Danach war die Orientierung kein Problem mehr. Der Grat selbst wies einem dem Weg und falls man direkt von diesem abzweigen musste, waren sogar Pfeile auf den Fels gezeichnet - was für ein Luxus! 😊
Das entspannte Gelände am Anfang. 
Der weitere Gratverlauf zeichnet sich ab. Etwas später sollten wir bei diesem markanten Felsen links von der Bildmitte stehen. 
Pfeilmarkierungen am Grat.
Die erste Schlüsselstelle war ein Kamin (UIAA 2+), in dem man etwa fünf Meter abklettern musste. Der obere Part war kein Problem, doch nach unten wurde der Fels immer brüchiger. Am Ende des Kamins stand man vor der Wahl an brüchigem Fels zu traversieren oder mit spannenden Verrenkungen auf den viel zu tief liegenden Boden (man hatte mindestens einen Meter Nichts ab dem letzten Absatz und zur einen Seite fiel der Hang steil ab) zu kommen. Ich hatte mich für Variante eins entschieden und DF wählte Variante Nummer zwei. 😅
Im Internet hatte ich mehrfach gelesen, dass andere Bergsteiger ihre Rucksäcke an dieser Stelle abgeseilt hatten und ich konnte es im Nachhinein gut verstehen. Wir hatten glücklicherweise nur unsere kleinen, schmalen Kletterrucksäcke dabei, so dass wir ganz gut durch den Kamin passten. 😄
Der Blick hinab vom Einstieg.
DF am Einstieg vor dem schmalen Kamin.
Übersichtsaufnahme der ersten Schlüsselstelle.
Direkt nach dieser Knobelei gab es ein kleines Felsenfenster. 😊 Zum Fotografieren lag es leider in einem ungünstigen Winkel, aber DF hat es im Video festhalten können. 😉 

Der Grat führte uns fast unmittelbar weiter zur zweiten Schlüsselstelle, nur dass diese Rinne (UIAA 3-) nun nach oben führte. Zuerst ging es noch über II-er-Gelände nach oben, bis man direkt am Einstieg stand. 
In dieser Rinne sollte es gleich nach oben gehen (ganz grob eingezeichnet). Der linke Pfeil markiert den "Daumen hoch" und der rechte Pfeil das Gipfelkreuz.
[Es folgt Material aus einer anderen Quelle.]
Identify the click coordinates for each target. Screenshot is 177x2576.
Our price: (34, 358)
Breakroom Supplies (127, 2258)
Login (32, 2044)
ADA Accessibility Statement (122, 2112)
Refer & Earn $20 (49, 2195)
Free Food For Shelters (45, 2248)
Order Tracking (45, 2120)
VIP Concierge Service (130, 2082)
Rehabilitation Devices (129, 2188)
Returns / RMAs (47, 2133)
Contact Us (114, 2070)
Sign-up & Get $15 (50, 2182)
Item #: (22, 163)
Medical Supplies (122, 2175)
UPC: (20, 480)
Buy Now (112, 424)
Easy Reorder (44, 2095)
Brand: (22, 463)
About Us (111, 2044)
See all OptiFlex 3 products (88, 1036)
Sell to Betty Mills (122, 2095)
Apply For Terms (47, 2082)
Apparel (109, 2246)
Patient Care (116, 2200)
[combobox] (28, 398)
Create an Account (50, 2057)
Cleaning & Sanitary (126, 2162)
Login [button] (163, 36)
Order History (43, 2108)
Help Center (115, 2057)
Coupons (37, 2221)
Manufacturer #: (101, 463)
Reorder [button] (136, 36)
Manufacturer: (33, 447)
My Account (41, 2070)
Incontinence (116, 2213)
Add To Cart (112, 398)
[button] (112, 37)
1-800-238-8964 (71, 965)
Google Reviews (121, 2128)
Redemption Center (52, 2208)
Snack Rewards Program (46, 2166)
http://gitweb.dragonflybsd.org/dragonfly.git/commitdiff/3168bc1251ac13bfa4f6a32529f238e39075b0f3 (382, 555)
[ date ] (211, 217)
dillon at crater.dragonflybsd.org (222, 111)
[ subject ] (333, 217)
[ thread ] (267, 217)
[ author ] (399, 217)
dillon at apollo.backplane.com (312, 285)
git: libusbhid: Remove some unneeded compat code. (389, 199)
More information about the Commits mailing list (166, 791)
Ich entschied mich dafür erst linksseitig aufzusteigen, da sich dort ein Stahlstift befand. Die Tritte waren an dieser Stelle zeitweise sehr dünn gesät und gefühlt habe ich mich zwischendurch ausschließlich an diesem Stift gehalten, um mich auf dessen Höhe wieder nach rechts in die Rinne hinein zu basteln. 😅 Damit waren die Schwierigkeiten aber noch nicht vollständig geschafft, da es ziemlich steil nach weiter ging. Der Ausstieg auf der linken Seite war durch eine Markierung gut erkennbar, aber auch etwas verwürgt und recht ausgesetzt. 
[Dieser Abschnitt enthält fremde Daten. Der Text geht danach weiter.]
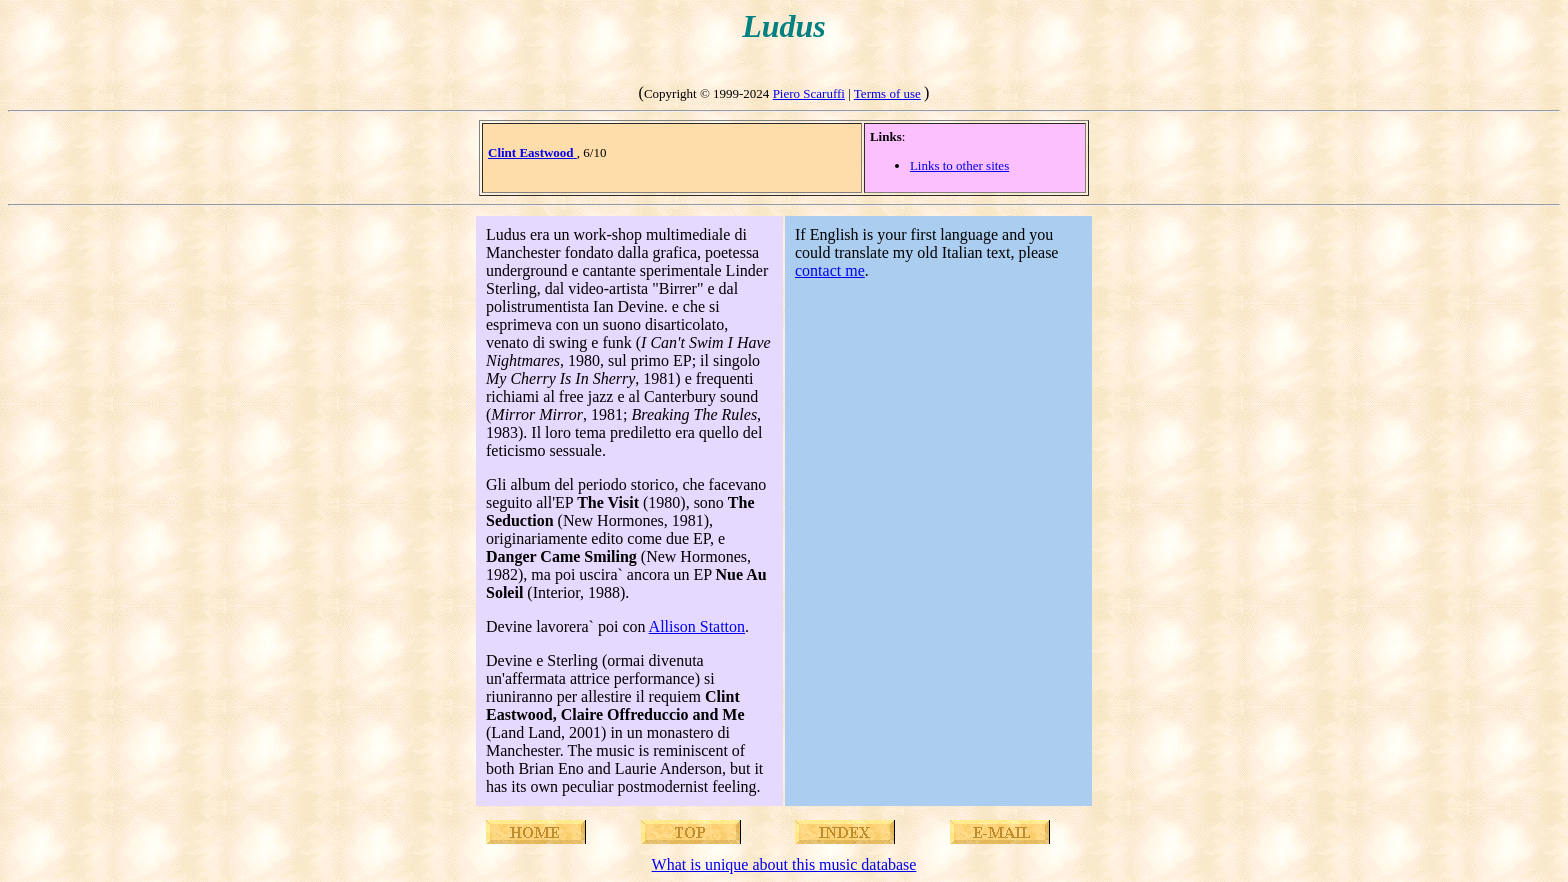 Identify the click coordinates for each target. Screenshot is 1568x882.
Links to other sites (959, 165)
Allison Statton (697, 626)
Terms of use (887, 93)
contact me (830, 270)
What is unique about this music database (784, 864)
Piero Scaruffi (809, 93)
Der Blick von unten in die Rinne. Der gelbe Kreis markiert den Stahlstift, an dem ich mich festgehalten habe.
DF entschied sich bei dem Aufstieg für eine etwas andere Variante, indem er die Rinne von unten direkt anging. Sein Fazit: Es war nicht unmöglich, aber ohne Kletterschuhe unangenehm. 😅
DF im oberen Teil der Rinne. 
Weiter ging es über einen schmalen Grat (UIAA 1-2), der klettertechnisch nicht schwierig war, durch die Ausgesetztheit aber einiges an Psycho-Faktor zu bieten hatte. 😅
DF auf dem einfachen, aber durchaus ausgesetzten Grat. 😁
Doch war das alles nichts im Vergleich zu der eigentlichen Mutprobe und finalen Schlüsselstelle, die sich nun direkt vor uns befand. 😱
In der Topo war diese Stelle als UIAA 3- und für kleine Menschen als UIAA 3 angegeben. Verschiedene Recherchen hatten uns gezeigt, dass der sogenannte Spreizschritt von vielen auch als Sprung bewältigt wurde. Ich hatte die  zweifelhafte Ehre und durfte mich zuerst daran wagen.
Da musste man irgendwie rüber kommen...😨
Die erste Schwierigkeit bestand darin auf recht glattem und speckigem Fels ein kleines Stück abzuklettern, bis man am Spreizschritt stand. Dieser führte direkt über eine kleine Schlucht. Gemein war jedoch, dass die einzige Stelle, an der man herunterklettern konnte, so ausgerichtet war, dass man ausgerechnet in den steileren Teil der Schlucht hinuntersehen musste. Das machte diese Schlüsselstelle mental sehr herausfordernd, schließlich blickte man direkt in sein Verderben! 😰 Hinzu kam außerdem, dass man in einem ungünstigen Winkel zur Platte auf der anderen Seite stand. Das macht die Sache nicht zwingend leichter.

Zuerst versuchte ich tatsächlich einen weiten Schritt auf die abschüssige Platte auf der anderen Seite zu wagen, jedoch waren die Griffe mehr wie Sloper (für Nicht-Boulderer: das sind Griffe ohne wirklichen Halt, bei denen man die Hand nur auflegen kann) und der Tritt abschüssig, so dass ich mich nicht weit genug vorwagte. Es hätte mindestens noch ein halber Meter gefehlt. 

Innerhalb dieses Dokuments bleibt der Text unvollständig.